■ Problem statement
Every record must appear in your copy exactly as written, with no pictures.

Dataset entries
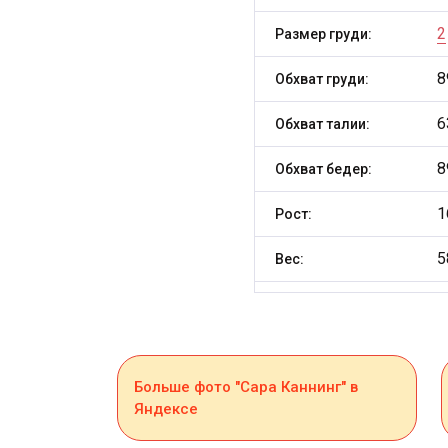
2
Размер груди:
8
Обхват груди:
6
Обхват талии:
8
Обхват бедер:
1
Рост:
5
Вес:
Больше фото "Сара Каннинг" в
Яндексе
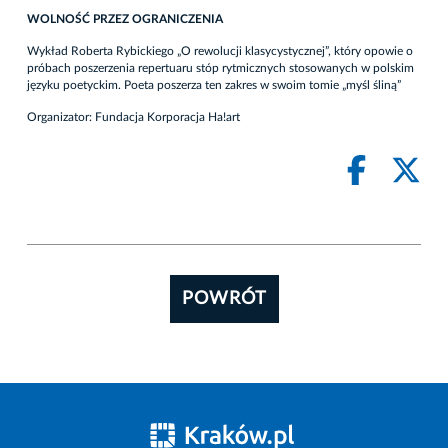
WOLNOŚĆ PRZEZ OGRANICZENIA
Wykład Roberta Rybickiego „O rewolucji klasycystycznej”, który opowie o
próbach poszerzenia repertuaru stóp rytmicznych stosowanych w polskim
języku poetyckim. Poeta poszerza ten zakres w swoim tomie „myśl śliną”
Organizator: Fundacja Korporacja Ha!art
POWRÓT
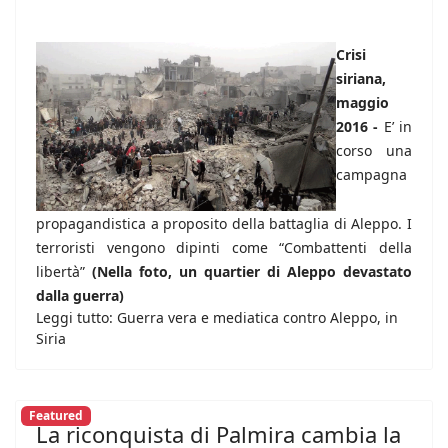
Crisi
siriana,
maggio
2016 -
E’ in
corso una
campagna
propagandistica a proposito della battaglia di Aleppo. I
terroristi vengono dipinti come “Combattenti della
libertà”
(Nella foto, un quartier di Aleppo devastato
dalla guerra)
Leggi tutto: Guerra vera e mediatica contro Aleppo, in
Siria
Featured
La riconquista di Palmira cambia la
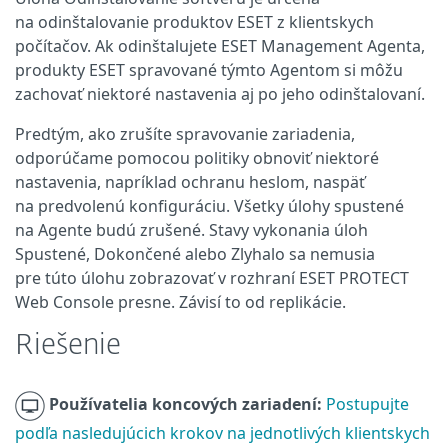
na odinštalovanie produktov ESET z klientskych
počítačov. Ak odinštalujete ESET Management Agenta,
produkty ESET spravované týmto Agentom si môžu
zachovať niektoré nastavenia aj po jeho odinštalovaní.
Predtým, ako zrušíte spravovanie zariadenia,
odporúčame pomocou politiky obnoviť niektoré
nastavenia, napríklad ochranu heslom, naspäť
na predvolenú konfiguráciu. Všetky úlohy spustené
na Agente budú zrušené. Stavy vykonania úloh
Spustené, Dokončené alebo Zlyhalo sa nemusia
pre túto úlohu zobrazovať v rozhraní ESET PROTECT
Web Console presne. Závisí to od replikácie.
Riešenie
Používatelia koncových zariadení:
Postupujte
podľa nasledujúcich krokov na jednotlivých klientskych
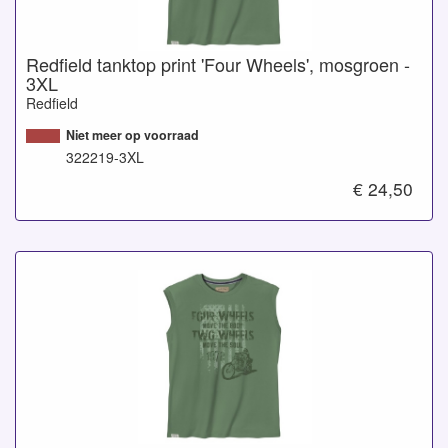
Redfield tanktop print 'Four Wheels', mosgroen -
3XL
Redfield
Niet meer op voorraad
322219-3XL
€ 24,50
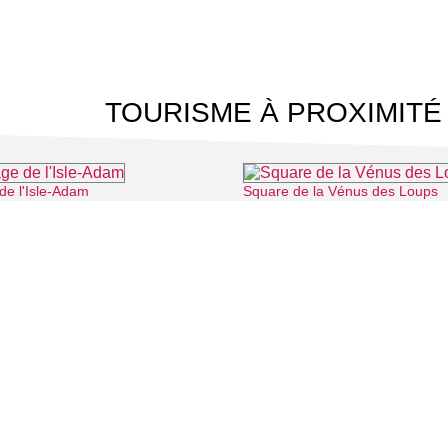
TOURISME À PROXIMITÉ
de l'Isle-Adam
Square de la Vénus des Loups
⌖ L'Isle-Adam
 CINÉMA
TOURISME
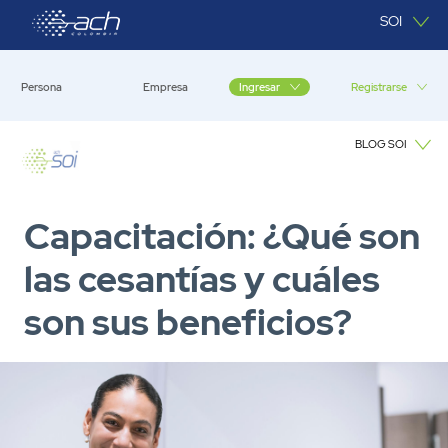
Saltar al contenido principal
SOI
Persona
Empresa
Registrarse
Ingresar
BLOG SOI
Blog SOI
Capacitación: ¿Qué son
las cesantías y cuáles
son sus beneficios?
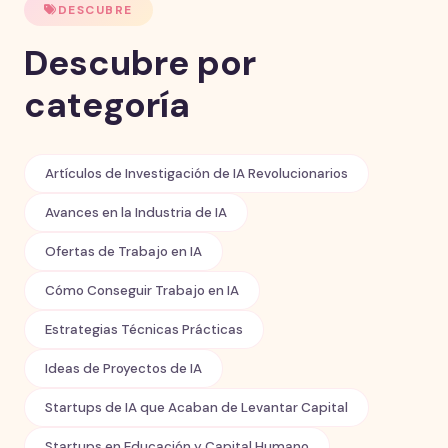
DESCUBRE
Descubre por
categoría
Artículos de Investigación de IA Revolucionarios
Avances en la Industria de IA
Ofertas de Trabajo en IA
Cómo Conseguir Trabajo en IA
Estrategias Técnicas Prácticas
Ideas de Proyectos de IA
Startups de IA que Acaban de Levantar Capital
Startups en Educación y Capital Humano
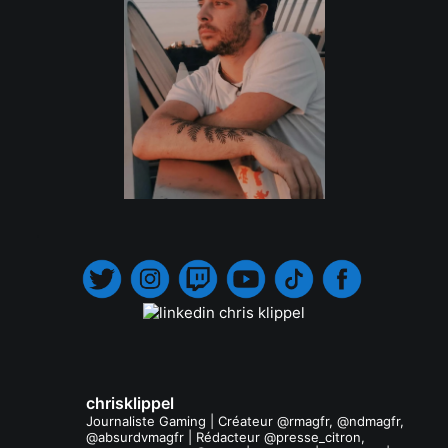
.
chrisklippel
Journaliste Gaming | Créateur @rmagfr, @ndmagfr,
@absurdvmagfr | Rédacteur @presse_citron,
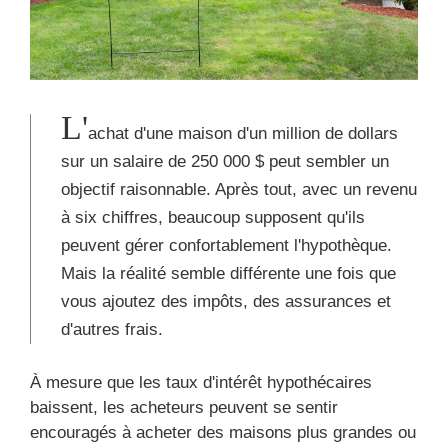
L'
achat d'une maison d'un million de dollars
sur un salaire de 250 000 $ peut sembler un
objectif raisonnable. Après tout, avec un revenu
à six chiffres, beaucoup supposent qu'ils
peuvent gérer confortablement l'hypothèque.
Mais la réalité semble différente une fois que
vous ajoutez des impôts, des assurances et
d'autres frais.
À mesure que les taux d'intérêt hypothécaires
baissent, les acheteurs peuvent se sentir
encouragés à acheter des maisons plus grandes ou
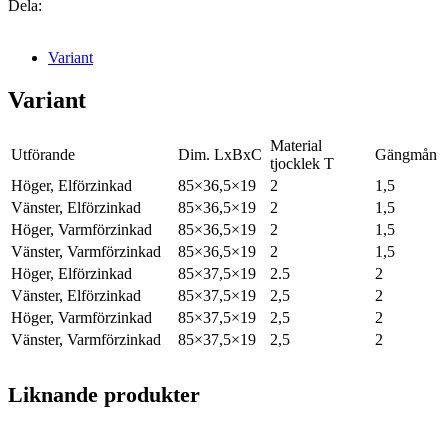
Dela:
Variant
Variant
Material
Utförande
Dim. LxBxC
Gängmån
tjocklek T
Höger, Elförzinkad
85×36,5×19
2
1,5
Vänster, Elförzinkad
85×36,5×19
2
1,5
Höger, Varmförzinkad
85×36,5×19
2
1,5
Vänster, Varmförzinkad
85×36,5×19
2
1,5
Höger, Elförzinkad
85×37,5×19
2.5
2
Vänster, Elförzinkad
85×37,5×19
2,5
2
Höger, Varmförzinkad
85×37,5×19
2,5
2
Vänster, Varmförzinkad
85×37,5×19
2,5
2
Liknande produkter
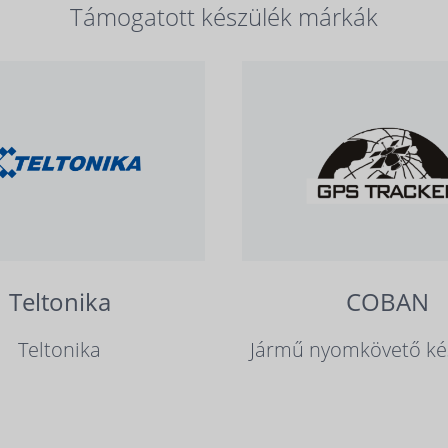
Támogatott készülék márkák
Teltonika
COBAN
Teltonika
Jármű nyomkövető ké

■ Written answer
2
Размер груди:
8
Обхват груди:
6
Обхват талии:
8
Обхват бедер:
1
Рост:
5
Вес:
Больше фото "Сара Каннинг" в
Яндексе
WOLNOŚĆ PRZEZ OGRANICZENIA
Wykład Roberta Rybickiego „O rewolucji klasycystycznej”, który opowie o
próbach poszerzenia repertuaru stóp rytmicznych stosowanych w polskim
języku poetyckim. Poeta poszerza ten zakres w swoim tomie „myśl śliną”
Organizator: Fundacja Korporacja Ha!art
POWRÓT
Crisi
siriana,
maggio
2016 -
E’ in
corso una
campagna
propagandistica a proposito della battaglia di Aleppo. I
terroristi vengono dipinti come “Combattenti della
libertà”
(Nella foto, un quartier di Aleppo devastato
dalla guerra)
Leggi tutto: Guerra vera e mediatica contro Aleppo, in
Siria
Featured
La riconquista di Palmira cambia la
na odinštalovanie produktov ESET z klientskych
počítačov. Ak odinštalujete ESET Management Agenta,
produkty ESET spravované týmto Agentom si môžu
zachovať niektoré nastavenia aj po jeho odinštalovaní.
Predtým, ako zrušíte spravovanie zariadenia,
odporúčame pomocou politiky obnoviť niektoré
nastavenia, napríklad ochranu heslom, naspäť
na predvolenú konfiguráciu. Všetky úlohy spustené
na Agente budú zrušené. Stavy vykonania úloh
Spustené, Dokončené alebo Zlyhalo sa nemusia
pre túto úlohu zobrazovať v rozhraní ESET PROTECT
Web Console presne. Závisí to od replikácie.
Riešenie
Používatelia koncových zariadení:
Postupujte
podľa nasledujúcich krokov na jednotlivých klientskych
Redfield tanktop print 'Four Wheels', mosgroen -
3XL
Redfield
Niet meer op voorraad
322219-3XL
€ 24,50
TOURISME À PROXIMITÉ
de l'Isle-Adam
Square de la Vénus des Loups
⌖ L'Isle-Adam
 CINÉMA
TOURISME
Saltar al contenido principal
SOI
Persona
Empresa
Registrarse
Ingresar
BLOG SOI
Blog SOI
Capacitación: ¿Qué son
las cesantías y cuáles
son sus beneficios?
DESCUBRE
Descubre por
categoría
Artículos de Investigación de IA Revolucionarios
Avances en la Industria de IA
Ofertas de Trabajo en IA
Cómo Conseguir Trabajo en IA
Estrategias Técnicas Prácticas
Ideas de Proyectos de IA
Startups de IA que Acaban de Levantar Capital
Startups en Educación y Capital Humano
.
chrisklippel
Journaliste Gaming | Créateur @rmagfr, @ndmagfr,
@absurdvmagfr | Rédacteur @presse_citron,
L'
achat d'une maison d'un million de dollars
sur un salaire de 250 000 $ peut sembler un
objectif raisonnable. Après tout, avec un revenu
à six chiffres, beaucoup supposent qu'ils
peuvent gérer confortablement l'hypothèque.
Mais la réalité semble différente une fois que
vous ajoutez des impôts, des assurances et
d'autres frais.
À mesure que les taux d'intérêt hypothécaires
baissent, les acheteurs peuvent se sentir
encouragés à acheter des maisons plus grandes ou
Dela:
Variant
Variant
Material
Utförande
Dim. LxBxC
Gängmån
tjocklek T
Höger, Elförzinkad
85×36,5×19
2
1,5
Vänster, Elförzinkad
85×36,5×19
2
1,5
Höger, Varmförzinkad
85×36,5×19
2
1,5
Vänster, Varmförzinkad
85×36,5×19
2
1,5
Höger, Elförzinkad
85×37,5×19
2.5
2
Vänster, Elförzinkad
85×37,5×19
2,5
2
Höger, Varmförzinkad
85×37,5×19
2,5
2
Vänster, Varmförzinkad
85×37,5×19
2,5
2
Liknande produkter
Támogatott készülék márkák
Teltonika
COBAN
Teltonika
Jármű nyomkövető ké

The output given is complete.